BEGIN SUPPLIED DATA

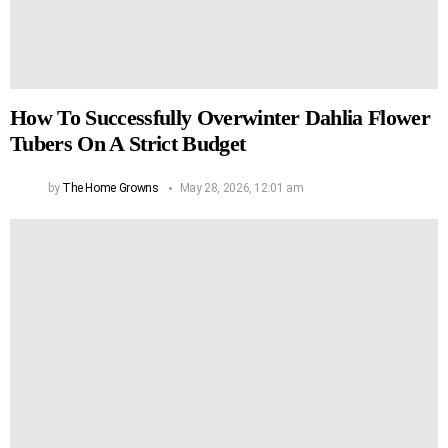
How To Successfully Overwinter Dahlia Flower
Tubers On A Strict Budget
by
The Home Growns
May 28, 2026, 12:01 am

END SUPPLIED DATA

> [TASK DIRECTIONS]:
In your copy, exclude the pictures and repeat each entry above exactly.

> [PROBLEM SOLUTION]:
How To Successfully Overwinter Dahlia Flower
Tubers On A Strict Budget
by
The Home Growns
May 28, 2026, 12:01 am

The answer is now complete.